Малый утверждал, что отца твоего дома быть не могло, что он самолично проводил Натана до трамвайной остановки, намереваясь выследить его и найти тот злополучный мешок.
Дядя Митя молчал. Все его разговоры со мной на эту тему неизменно обрывались на том, как он вслед за отцом оказался в вашей комнате. Почему бы тебе не вспомнить? Сколько тебе тогда было? Лет пять? Меньше?

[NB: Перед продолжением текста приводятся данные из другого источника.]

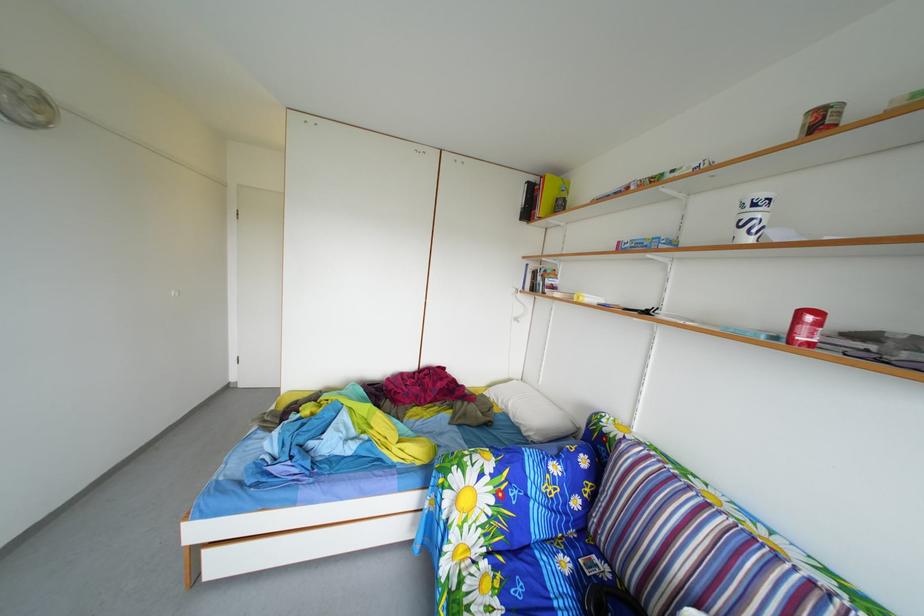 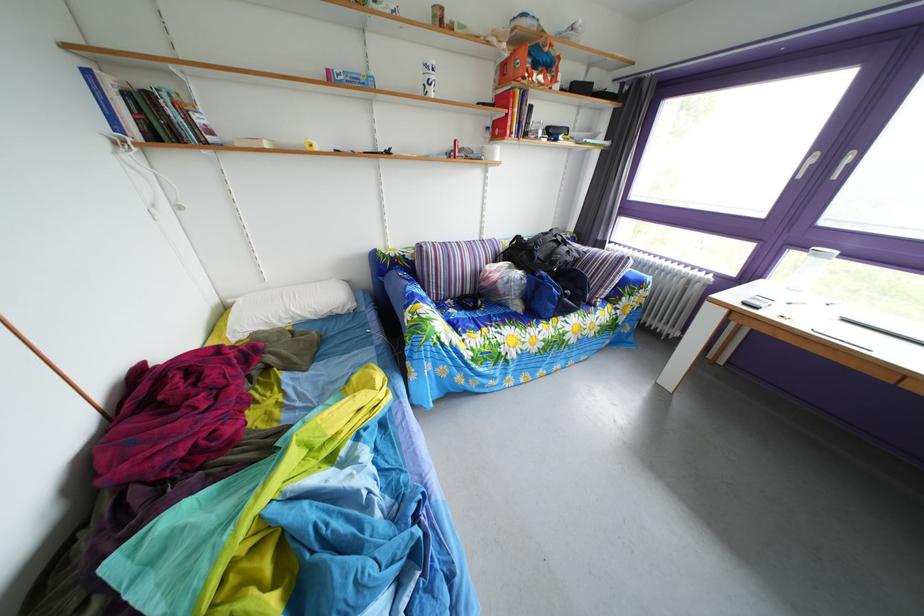 Where in the second image is the point corresponding to pixel 518 408 from the first image?

(298, 320) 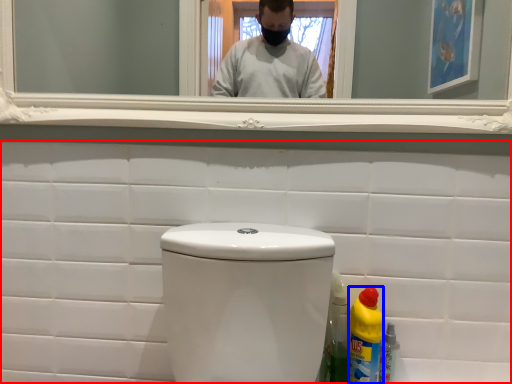 Question: Which of the following is the closest to the observer, porcelain (highlighted by a red box) or bottle (highlighted by a blue box)?

Choices:
 (A) porcelain
 (B) bottle

Answer: (B) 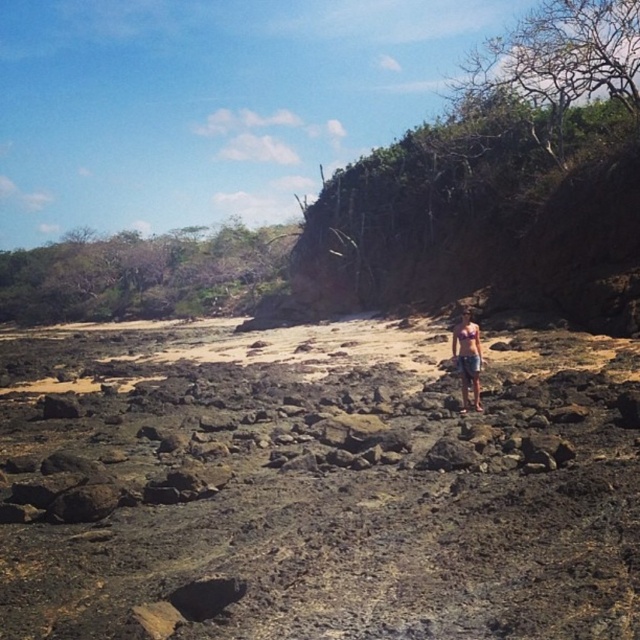 In the scene shown: You are a photographer trying to capture the matte pink bikini top at center while ensuring the dark brown lava rocks at center are visible in the background. Given their size difference, which object will appear bigger in the photo?

The dark brown lava rocks at center will appear bigger in the photo since they are larger in size compared to the matte pink bikini top at center.

You are a drone operator who needs to capture a photo of the dark brown lava rocks at center. The drone is currently hovering at point (x=316, y=484). Is the drone already positioned over the dark brown lava rocks at center?

Yes, the dark brown lava rocks at center is represented by point (x=316, y=484), so the drone is already positioned over the dark brown lava rocks at center. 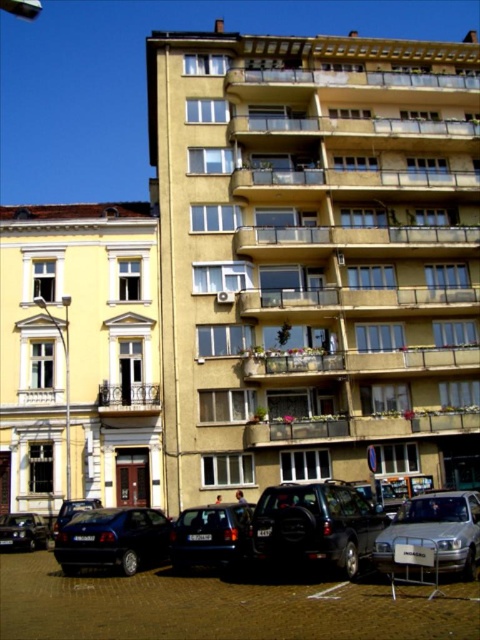 Does shiny black car at lower left have a larger size compared to metallic silver car at lower left?

Yes, shiny black car at lower left is bigger than metallic silver car at lower left.

This screenshot has width=480, height=640. What do you see at coordinates (23, 531) in the screenshot?
I see `shiny black car at lower left` at bounding box center [23, 531].

Locate an element on the screen. shiny black car at lower left is located at coordinates (23, 531).

Which is more to the left, shiny black car at lower center or metallic silver car at lower left?

Positioned to the left is metallic silver car at lower left.

Which is below, shiny black car at lower center or metallic silver car at lower left?

metallic silver car at lower left is below.

Which is in front, point (223, 536) or point (79, 508)?

Point (223, 536)

At what (x,y) coordinates should I click in order to perform the action: click on shiny black car at lower center. Please return your answer as a coordinate pair (x, y). Image resolution: width=480 pixels, height=640 pixels. Looking at the image, I should click on (211, 536).

Is shiny black suv at center bigger than metallic silver car at lower left?

Indeed, shiny black suv at center has a larger size compared to metallic silver car at lower left.

Is shiny black suv at center positioned before metallic silver car at lower left?

Yes, shiny black suv at center is in front of metallic silver car at lower left.

Does point (290, 504) come farther from viewer compared to point (75, 512)?

No.

This screenshot has width=480, height=640. Identify the location of shiny black suv at center. (314, 528). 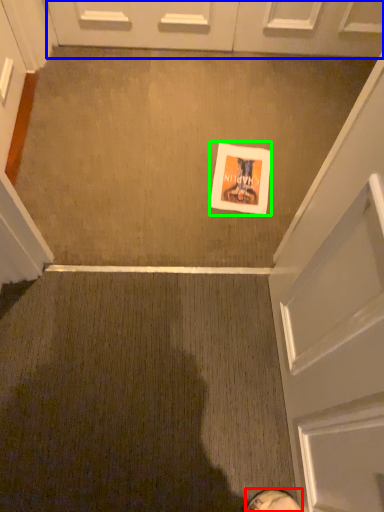 Question: Estimate the real-world distances between objects in this image. Which object is closer to footwear (highlighted by a red box), door (highlighted by a blue box) or flyer (highlighted by a green box)?

Choices:
 (A) door
 (B) flyer

Answer: (B)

Кому верить, Натану или Малому?
Дядя Митя подтвердил на суде, что, когда он вбежал в вашу комнату, твой отец был там. Натан был в это время дома, он был в это время подле твоей матери, пытаясь приподнять её, словно она была ещё жива. Если бы суд принял во внимание показания этих двух важнейших свидетелей — твоего отца и дяди Мити, — мой отец был бы, возможно, оправдан. Но советский суд, как пошутил один высокий чин, не может идти на поводу у свидетелей, которые призваны помогать суду, а не мешать.
Натан и дядя Митя мешали. На свет божий были вытащены отцово происхождение, его моральный и политический облик, его увольнение из техникума — в общем, всё.

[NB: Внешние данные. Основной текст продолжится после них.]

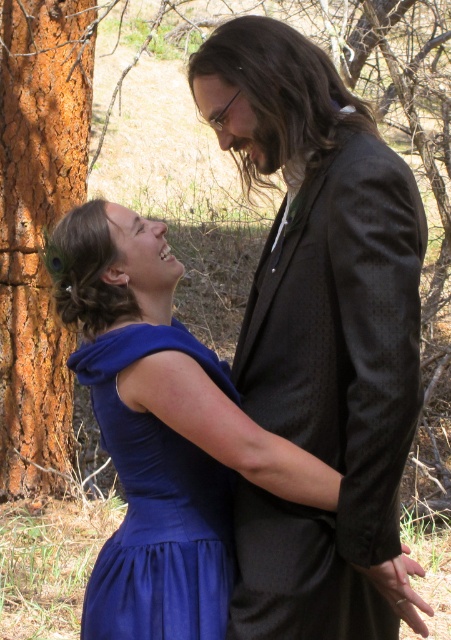 You are a photographer setting up a camera to capture the scene. The camera has a focus range that can only accommodate objects within a 20 cm size difference. Given the dark gray textured suit at center and the satin blue dress at center, will the camera be able to focus on both subjects simultaneously?

The dark gray textured suit at center is bigger than the satin blue dress at center. The size difference between them is not specified, but since the camera requires a 20 cm size difference to focus on both, and the description only states one is bigger without exact measurements, we cannot confirm if they fall within the 20 cm range. Therefore, it is uncertain if the camera can focus on both simultaneously.

You are planning to take a photo of the dark gray textured suit at center and the satin blue dress at center. Which clothing item should you focus on if you want to capture the wider one?

The dark gray textured suit at center might be wider than the satin blue dress at center, so you should focus on the dark gray textured suit at center to capture the wider one.

You are an observer standing in front of the dark gray textured suit at center and the orange rough bark tree at left. Which object is closer to you?

The dark gray textured suit at center is closer to you because it is in front of the orange rough bark tree at left. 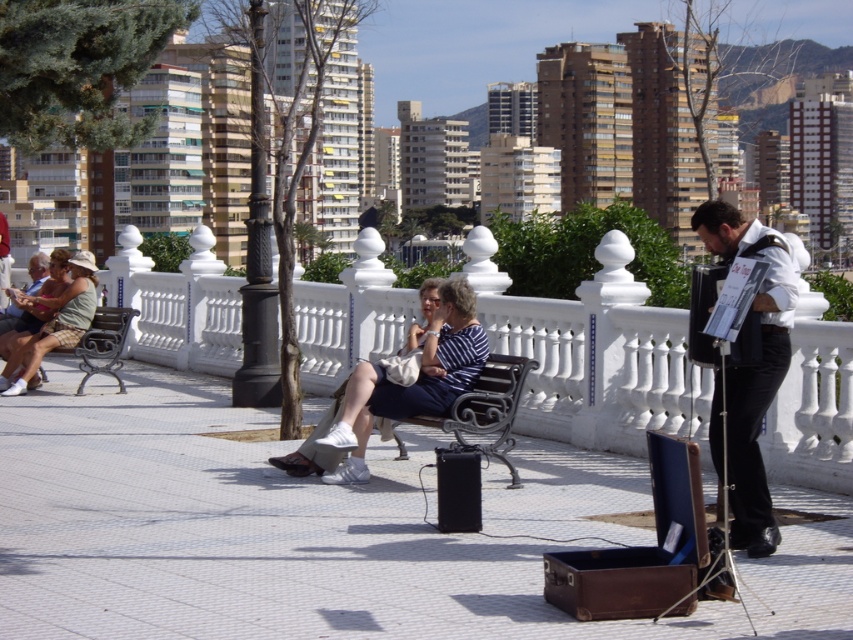 Based on the photo, you are a photographer planning to take a photo of the matte green dress at left and the black wrought iron bench at left. Based on their positions, which object should you focus on first to ensure both are in frame?

The matte green dress at left is positioned on the left side of the black wrought iron bench at left, so you should focus on the matte green dress at left first to ensure both are in frame.

You are a delivery drone that needs to land on the white tile pavement at center. What are the coordinates of the landing spot?

The white tile pavement at center is located at point [279,528], so the drone should land there. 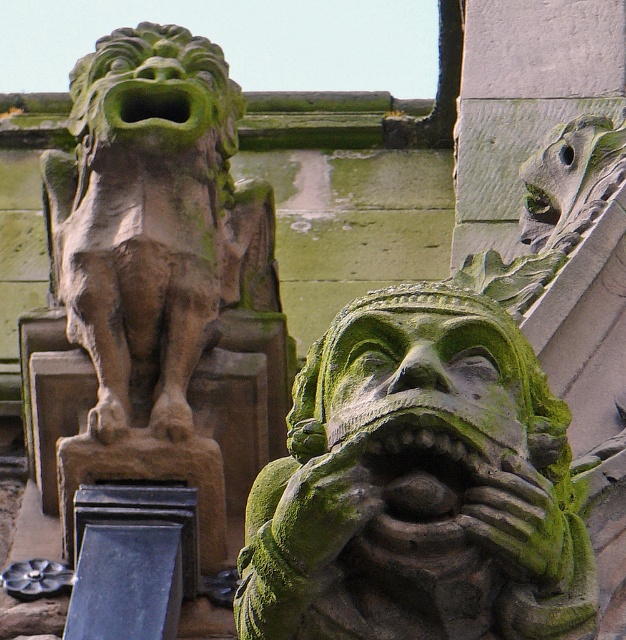 Question: Is green mossy stone lion at center smaller than green mossy stone face at center?

Choices:
 (A) no
 (B) yes

Answer: (A)

Question: Among these points, which one is farthest from the camera?

Choices:
 (A) (480, 371)
 (B) (346, 467)

Answer: (A)

Question: Can you confirm if green mossy stone lion at center is wider than green mossy stone face at center?

Choices:
 (A) yes
 (B) no

Answer: (A)

Question: Which point appears farthest from the camera in this image?

Choices:
 (A) [x=292, y=502]
 (B) [x=401, y=451]

Answer: (B)

Question: Is green mossy stone lion at center below green mossy stone face at center?

Choices:
 (A) yes
 (B) no

Answer: (B)

Question: Among these points, which one is farthest from the camera?

Choices:
 (A) (478, 454)
 (B) (332, 570)

Answer: (B) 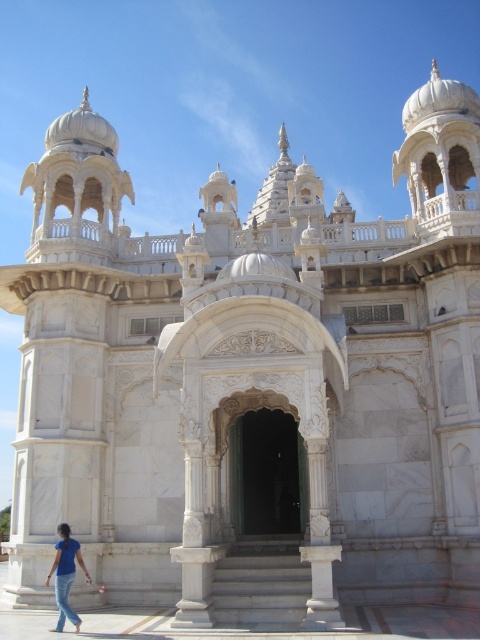 Question: Which point appears closest to the camera in this image?

Choices:
 (A) (266, 512)
 (B) (63, 593)

Answer: (B)

Question: Is white marble arch at center wider than blue denim jeans at lower left?

Choices:
 (A) no
 (B) yes

Answer: (B)

Question: Is white marble arch at center above blue denim jeans at lower left?

Choices:
 (A) yes
 (B) no

Answer: (A)

Question: Where is white marble arch at center located in relation to blue denim jeans at lower left in the image?

Choices:
 (A) right
 (B) left

Answer: (A)

Question: Which object is farther from the camera taking this photo?

Choices:
 (A) blue denim jeans at lower left
 (B) white marble arch at center

Answer: (B)

Question: Which point is farther to the camera?

Choices:
 (A) tap(81, 561)
 (B) tap(275, 413)

Answer: (B)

Нашлись свидетели, которые показали, что он отравлял сознание советской молодёжи религией, допускал рукоприкладство, издевался над женой и сыном, был исчадием ада, прятал под шевелюрой рога и конечно же, тормозил движение нашего общества вперёд.

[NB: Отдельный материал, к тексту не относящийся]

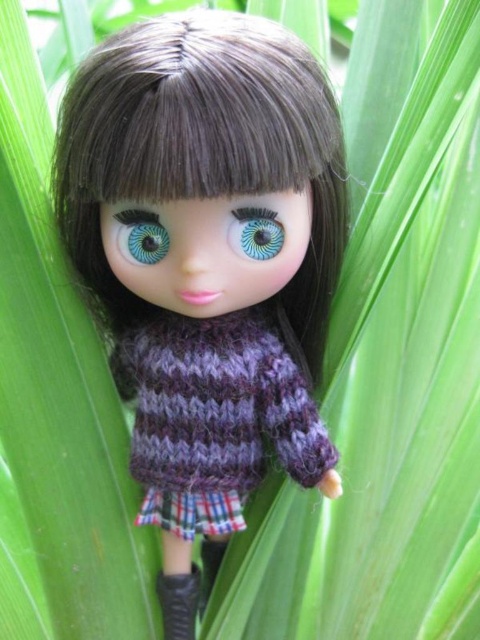 Question: Is black leather boot at lower center to the left of blue iridescent eye at center from the viewer's perspective?

Choices:
 (A) yes
 (B) no

Answer: (A)

Question: Among these points, which one is nearest to the camera?

Choices:
 (A) (84, 97)
 (B) (177, 605)
 (C) (259, 259)

Answer: (A)

Question: Is knitted purple sweater at center wider than blue iridescent eye at center?

Choices:
 (A) yes
 (B) no

Answer: (A)

Question: Which point is farther to the camera?

Choices:
 (A) (128, 256)
 (B) (199, 589)
 (C) (144, 28)
 (D) (273, 224)

Answer: (B)

Question: Which object is closer to the camera taking this photo?

Choices:
 (A) black leather boot at lower center
 (B) knitted purple sweater at center

Answer: (B)

Question: Does black leather boot at lower center have a lesser width compared to blue glossy eye at center?

Choices:
 (A) yes
 (B) no

Answer: (B) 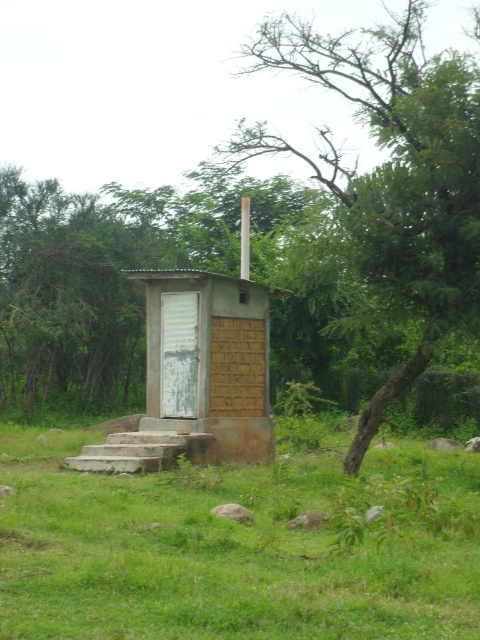 Question: Which of these objects is positioned farthest from the brown corrugated metal hut at center?

Choices:
 (A) brown concrete outhouse at center
 (B) green leafy tree at center

Answer: (B)

Question: Is brown concrete outhouse at center positioned before green leafy tree at center?

Choices:
 (A) yes
 (B) no

Answer: (A)

Question: Does brown concrete outhouse at center come behind green leafy tree at center?

Choices:
 (A) no
 (B) yes

Answer: (A)

Question: Which object appears closest to the camera in this image?

Choices:
 (A) brown concrete outhouse at center
 (B) brown corrugated metal hut at center

Answer: (A)

Question: In this image, where is brown concrete outhouse at center located relative to brown corrugated metal hut at center?

Choices:
 (A) above
 (B) below

Answer: (B)

Question: Which of the following is the farthest from the observer?

Choices:
 (A) brown corrugated metal hut at center
 (B) green leafy tree at center
 (C) brown concrete outhouse at center

Answer: (A)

Не суд судил его, не закон, а мораль. Костлявый сифилитик с орлиным взором.
О Господи, если б это было так! Если б было так!.. Если бы… Если бы…
Но если это было и не так, Розалия, если твой отец солгал, то почему? Почему ему понадобилось выгораживать убийцу? Причём убийцу, который отнял у него самого близкого человека, жену. Почему же понадобилось выгораживать того, к наказанию которого он, казалось бы, должен был стремиться? И не просто выгораживать — тут-то и зарыта собака, — а подставлять под удар своё собственное алиби?
Вдумайся, Розалия!
Ведь что выходит? Выходит, если Бузя поранила себя ещё до того, как там появился мой отец, то вопрос о невиновности твоего отца отнюдь не праздный. Тем более что ревность, которую он мог тяжело переживать, узнав, что Бузя изменила ему с каким-то сопливым пацаном, могла бы послужить обвинению вполне серьёзным основанием.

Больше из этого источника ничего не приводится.